If it's an extreme i am sure you would have to build a new cage. However, i am sure you already are going to. So you can give me that one . JK. It looks beautiful has a nice pattern and for only 200 for everything. Sounds like a steal. I think you should start planning on what you want to name him/her and do it .


----------



## james.w (Jul 3, 2011)

That enclosure belongs/belonged to someone on here I believe.


----------



## reptastic (Jul 3, 2011)

Yep you are right its mr.critter's which would make this tegu Peewee aka vegeta, he is an 09 blizardXsugar, originally owned by AWD247, its funny i watched this tegu grow up from a little hatchling


----------



## slideaboot (Jul 3, 2011)

Do it!!! SCREAMING DEAL!


----------



## Bubblz Calhoun (Jul 3, 2011)

_Just looking at the pattern alone,.. I'm surprised you even have to ask. Plus this makes the second or third time he has been re homed and he's not even 2yrs old yet :huh:.

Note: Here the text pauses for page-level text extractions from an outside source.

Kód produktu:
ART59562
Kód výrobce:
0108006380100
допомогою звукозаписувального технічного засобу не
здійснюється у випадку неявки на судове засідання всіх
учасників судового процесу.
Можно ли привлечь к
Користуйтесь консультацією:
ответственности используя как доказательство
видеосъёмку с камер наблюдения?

I remember the Vegeta Diaries  _


----------



## reptastic (Jul 3, 2011)

definately him

Mrcritters tegudefinately him

Mrcritters tegu


----------



## Bubblz Calhoun (Jul 4, 2011)

_The links don't work_


----------



## herpgirl2510 (Jul 4, 2011)

It looks like he may lose more of his tail I am looking at the part that looks like an elastic is round it. I wonder why he has been rehomed so many times?


----------



## reptastic (Jul 4, 2011)

I know AWD247 originally owned him, he then sold him to mrcritter about probably a year ago, i dont know why he is selling him


----------



## Bubblz Calhoun (Jul 4, 2011)

_Herpgirl if you're talking about the part that looks like an hour glass,.. that's just his tail markings. Here are 2 previous threads of him.

Extreme Giant PeeWee Aka Vegeta
http://www.tegutalk.com/showthread.php?tid=1499

Vegeta Diaries
http://www.tegutalk.com/showthread.php?tid=3159#axzz1R9cEarvK_


----------



## reptastic (Jul 4, 2011)

Thanks bubblz, idk why my links werent working


----------



## herpgirl2510 (Jul 5, 2011)

Thanks I need to get my eyes checked. It looked he way Tonka's tail looked when I got him I always worry when he sheds it will get worse.

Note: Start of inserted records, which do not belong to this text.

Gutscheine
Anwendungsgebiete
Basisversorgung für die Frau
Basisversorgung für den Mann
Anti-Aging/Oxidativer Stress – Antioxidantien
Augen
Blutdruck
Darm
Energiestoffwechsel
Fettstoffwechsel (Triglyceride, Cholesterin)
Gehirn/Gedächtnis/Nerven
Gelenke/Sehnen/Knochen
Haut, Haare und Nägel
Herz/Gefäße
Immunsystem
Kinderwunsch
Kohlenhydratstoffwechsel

Good deal even if you can't use the enclosure for his whole life you will find something else to put in it.


----------



## reptastic (Jul 5, 2011)

Yeah, its kinda a wait and see game now, i was gonnna call him today(after the fourth) but someone flaggged the friggin post, ugh i hate those flaggers, so i posted a message on there for him to call me, i really hopes he sees it


----------